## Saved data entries

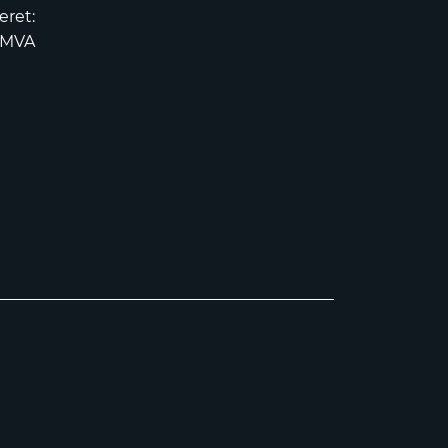
eret:
2MVA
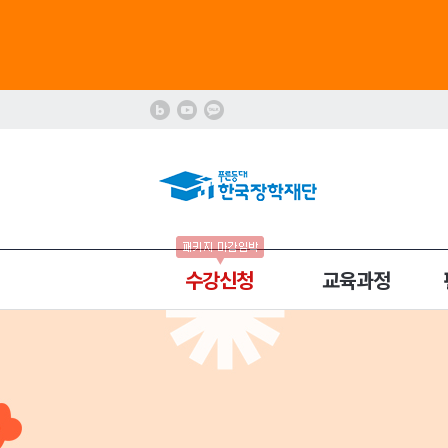
수강신청
교육과정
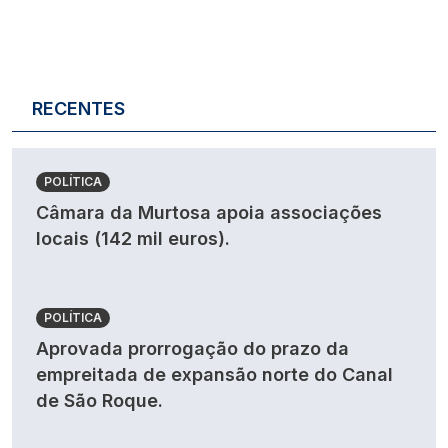
RECENTES
POLÍTICA
Câmara da Murtosa apoia associações
locais (142 mil euros).
POLÍTICA
Aprovada prorrogação do prazo da
empreitada de expansão norte do Canal
de São Roque.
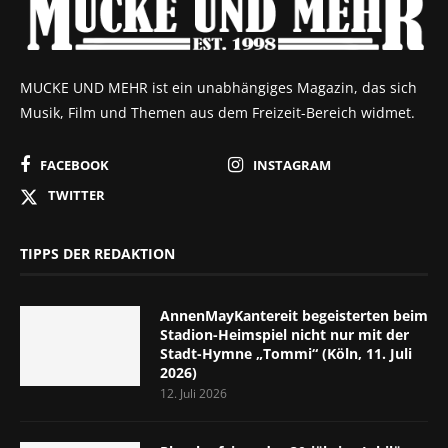
MUCKE UND MEHR ist ein unabhängiges Magazin, das sich
Musik, Film und Themen aus dem Freizeit-Bereich widmet.
FACEBOOK
INSTAGRAM
TWITTER
TIPPS DER REDAKTION
AnnenMayKantereit begeisterten beim
Stadion-Heimspiel nicht nur mit der
Stadt-Hymne „Tommi“ (Köln, 11. Juli
2026)
12. Juli 2026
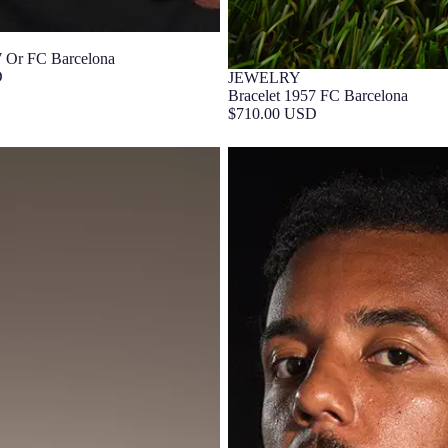
7 Or FC Barcelona
D
JEWELRY
Bracelet 1957 FC Barcelona
$710.00 USD
 FC Barcelona
Insigne 1957 FC Barcelona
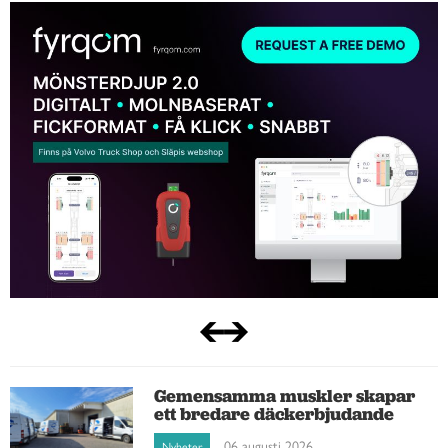
Gemensamma muskler skapar
ett bredare däckerbjudande
06 augusti 2026
Nyheter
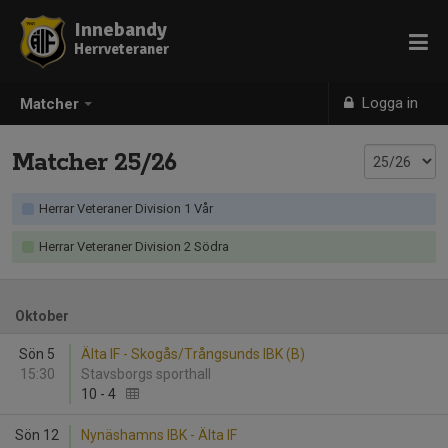
Innebandy
Herrveteraner
Logga in
Matcher
Matcher 25/26
Herrar Veteraner Division 1 Vår
Herrar Veteraner Division 2 Södra
Oktober
Sön 5
Älta IF - Skogås/Trångsunds IBK (B)
15:30
Stavsborgs sporthall
10
-
4
Sön 12
Nynäshamns IBK - Älta IF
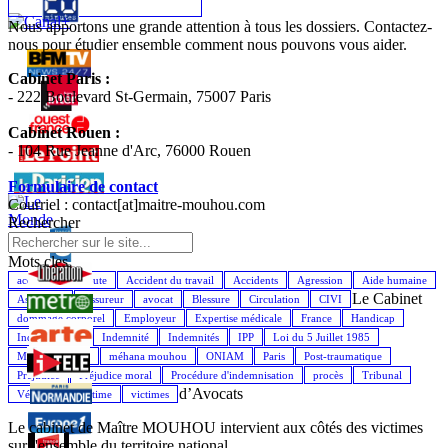
Nous apportons une grande attention à tous les dossiers. Contactez-
nous pour étudier ensemble comment nous pouvons vous aider.
Cabinet Paris :
- 222 Boulevard St-Germain, 75007 Paris
Cabinet Rouen :
- 104 Rue Jeanne d'Arc, 76000 Rouen
Formulaire de contact
Courriel : contact[at]maitre-mouhou.com
Rechercher
Mots cles
accident de la route
Accident du travail
Accidents
Agression
Aide humaine
Le Cabinet
Assistance
Assureur
avocat
Blessure
Circulation
CIVI
dommage corporel
Employeur
Expertise médicale
France
Handicap
Indemnisation
Indemnité
Indemnités
IPP
Loi du 5 Juillet 1985
Maître Mouhou
méhana mouhou
ONIAM
Paris
Post-traumatique
Préjudice
Préjudice moral
Procédure d'indemnisation
procès
Tribunal
d’Avocats
Véhicule
Victime
victimes
Le cabinet de Maître MOUHOU intervient aux côtés des victimes
sur l'ensemble du territoire national.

## DIRECTIONS
Wherever "Paris" turns up in the records, copy the whole line.

## RESULT FOR THIS TASK
Cabinet Paris :
- 222 Boulevard St-Germain, 75007 Paris
Paris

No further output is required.